Data records:
________________

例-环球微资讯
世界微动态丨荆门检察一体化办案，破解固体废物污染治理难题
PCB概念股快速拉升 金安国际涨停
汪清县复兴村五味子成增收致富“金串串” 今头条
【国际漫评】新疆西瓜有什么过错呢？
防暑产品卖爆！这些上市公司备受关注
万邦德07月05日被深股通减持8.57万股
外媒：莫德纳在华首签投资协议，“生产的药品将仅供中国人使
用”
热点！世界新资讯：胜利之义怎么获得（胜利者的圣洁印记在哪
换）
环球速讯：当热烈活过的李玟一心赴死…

________________

» **What the task requires**
Once you have read the records, repeat them all exactly.

» **Expected answer**
例-环球微资讯
世界微动态丨荆门检察一体化办案，破解固体废物污染治理难题
PCB概念股快速拉升 金安国际涨停
汪清县复兴村五味子成增收致富“金串串” 今头条
【国际漫评】新疆西瓜有什么过错呢？
防暑产品卖爆！这些上市公司备受关注
万邦德07月05日被深股通减持8.57万股
外媒：莫德纳在华首签投资协议，“生产的药品将仅供中国人使
用”
热点！世界新资讯：胜利之义怎么获得（胜利者的圣洁印记在哪
换）
环球速讯：当热烈活过的李玟一心赴死…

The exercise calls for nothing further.